Now that I have no bees, I could use this time to clean up my apiary, equipment, get my boxes repaired or replaced along with the frames and foundations. This would be a good time to have a class on how to do this by having some wannabees and new beekeepers over to get that experience using my equipment. It would help both of us, but I find it hard to ask for help. I have always done things for me by myself. That is a failing on my part.

You wonder what this has to do with beekeeping? Well let me tell you. It is life in general. The ladies where I grew up would have a quilting bee by having a group meet at someone’s house and sew some quilts together to sell or give to the needy or to replace the old worn out bed covers. Then there are the ladies that have canning parties so every one can put up some fresh fruit and vegetables. I was a cowboy in my younger years and come roundup time for branding, moving cattle to another pasture, or getting ready for the market, the different neighboring ranches would send one, two, or more ranch hands to help. It was called being neighborly.

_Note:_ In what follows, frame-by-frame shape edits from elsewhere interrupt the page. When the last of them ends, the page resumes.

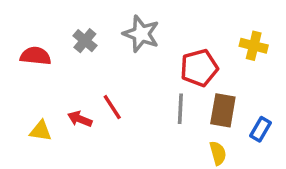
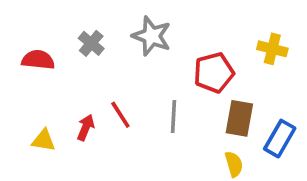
gray line: (180, 109) -> (174, 117), moved
red arrow: (80, 119) -> (86, 128), turned 90
blue rectangle: (260, 129) -> (280, 139), size x1.4

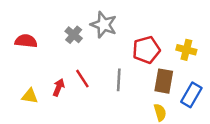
gray cross: (91, 43) -> (74, 35), moved
yellow cross: (272, 49) -> (186, 50), moved

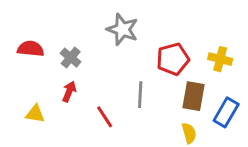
gray cross: (74, 35) -> (71, 58), moved
red line: (82, 79) -> (105, 117), moved
red arrow: (59, 87) -> (69, 92), moved

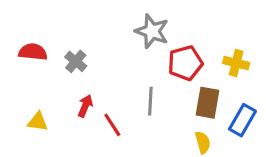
gray star: (122, 29) -> (152, 31), moved
red arrow: (69, 92) -> (85, 106), moved

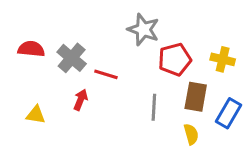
gray cross: (76, 61) -> (72, 58), size x1.4
gray line: (150, 101) -> (154, 107), moved
red line: (112, 125) -> (106, 74), moved, turned -40

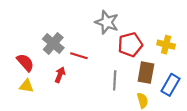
red semicircle: (31, 49) -> (25, 62), moved, turned 42

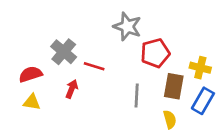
yellow cross: (166, 45) -> (200, 68), moved
red semicircle: (25, 62) -> (31, 74), turned -66

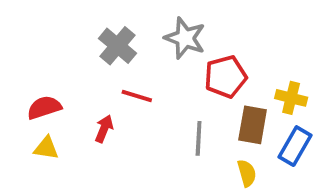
gray cross: (64, 52) -> (118, 46), moved

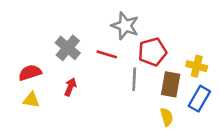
gray cross: (118, 46) -> (68, 48), moved
red line: (137, 96) -> (107, 54), moved
gray line: (199, 138) -> (134, 79), moved

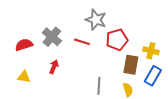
red semicircle: (30, 73) -> (24, 45), moved
gray line: (134, 79) -> (99, 86), moved

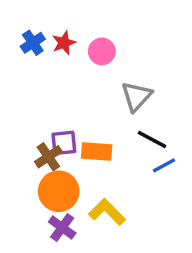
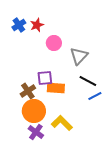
pink circle: (102, 51) -> (54, 43), moved
purple square: (64, 143) -> (45, 78), moved

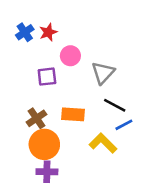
purple square: (45, 78) -> (47, 77), moved
yellow L-shape: (62, 123) -> (103, 143), moved
purple cross: (36, 132) -> (47, 172), turned -35

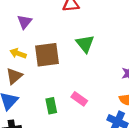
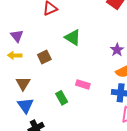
yellow arrow: (18, 53) -> (15, 55), moved
brown square: (47, 55) -> (44, 57), size x0.6

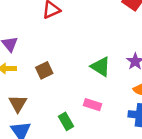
green triangle: (73, 37) -> (101, 67), moved

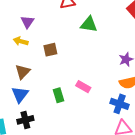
green triangle: (101, 67) -> (89, 24), moved, turned -36

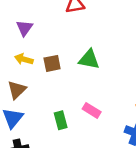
green triangle: (89, 24) -> (89, 59), moved
yellow arrow: (21, 41) -> (24, 59), moved

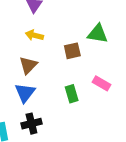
brown square: (52, 63) -> (72, 51), moved

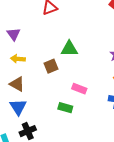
brown triangle: (28, 65) -> (17, 84), turned -35
green rectangle: (72, 94) -> (65, 108), moved, turned -48

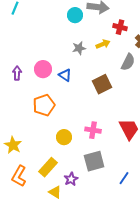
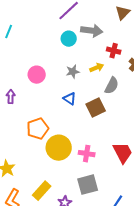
gray semicircle: (128, 62) -> (112, 86), moved
pink circle: (43, 69) -> (37, 75), moved
blue triangle: (65, 75) -> (70, 99), moved
yellow circle: (64, 137) -> (59, 148), moved, size x1.6

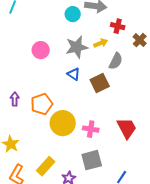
gray star: (73, 72) -> (77, 47), size x1.6
purple arrow: (11, 97) -> (15, 99), moved

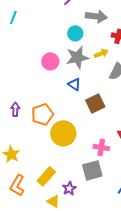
cyan circle: (73, 14) -> (75, 33), moved
pink circle: (41, 50) -> (50, 61), moved
brown square: (100, 83) -> (95, 103), moved
pink cross: (91, 129) -> (101, 147), moved

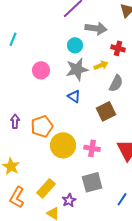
cyan line: (13, 17) -> (13, 39), moved
pink circle: (50, 61) -> (41, 70), moved
brown square: (95, 103) -> (106, 111), moved
pink cross: (101, 147) -> (92, 148), moved

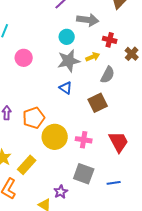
pink circle: (41, 70) -> (24, 58), moved
gray square: (92, 182) -> (84, 174), turned 35
yellow rectangle: (46, 188) -> (27, 165), moved
blue line: (122, 199) -> (114, 183), moved, turned 48

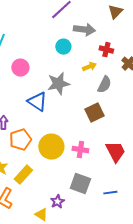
gray star: (69, 61) -> (58, 84), moved
blue triangle: (66, 88) -> (37, 102), moved, size x1.5
orange pentagon: (34, 118) -> (20, 140), moved

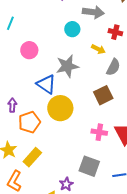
yellow arrow: (89, 67) -> (98, 49), turned 48
yellow circle: (51, 147) -> (60, 108), moved
pink cross: (80, 150) -> (99, 132), moved

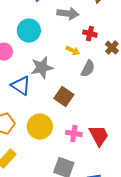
cyan circle: (72, 29) -> (29, 31), moved, size x1.5
brown square: (103, 95) -> (64, 97), moved, turned -30
yellow circle: (60, 108) -> (40, 127), moved

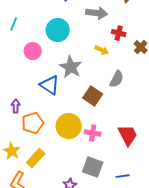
gray star: (42, 68) -> (71, 67), turned -30
gray semicircle: (88, 69) -> (117, 79), moved
pink cross: (74, 134) -> (93, 133), moved

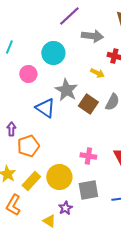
brown square: (93, 96) -> (88, 104), moved
yellow circle: (69, 126) -> (59, 177), moved
gray square: (93, 167) -> (88, 190), turned -30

Beekeepers could do that, but being what they are, most beekeepers are solitary beings, unless they are commercials, then they have their employees to do the work. I would like to see the beekeepers be neighborly like that, but they are a afraid that if someone knew where all their locations are, they would soon be missing some hives, or that someone would move in close to their areas and cut down on the forage volume.

I personally have not problem with beekeepers calling me with questions, asking me to come look at their bees, showing them what the heck I was talking about, and explaining by using their bees as examples. But to me, being a self contained unit, asking for help is like admitting that I am not sufficient to complete the task. The mighty ego is the downfall of not just me, but a lot of people, not just beekeepers.

Maybe by the next post, I will have some better news as to my progress on the cleanup and getting ready for the next swarm.

In the mean time, keep your veil handy, your smoker lit, and your hive tool  sharp!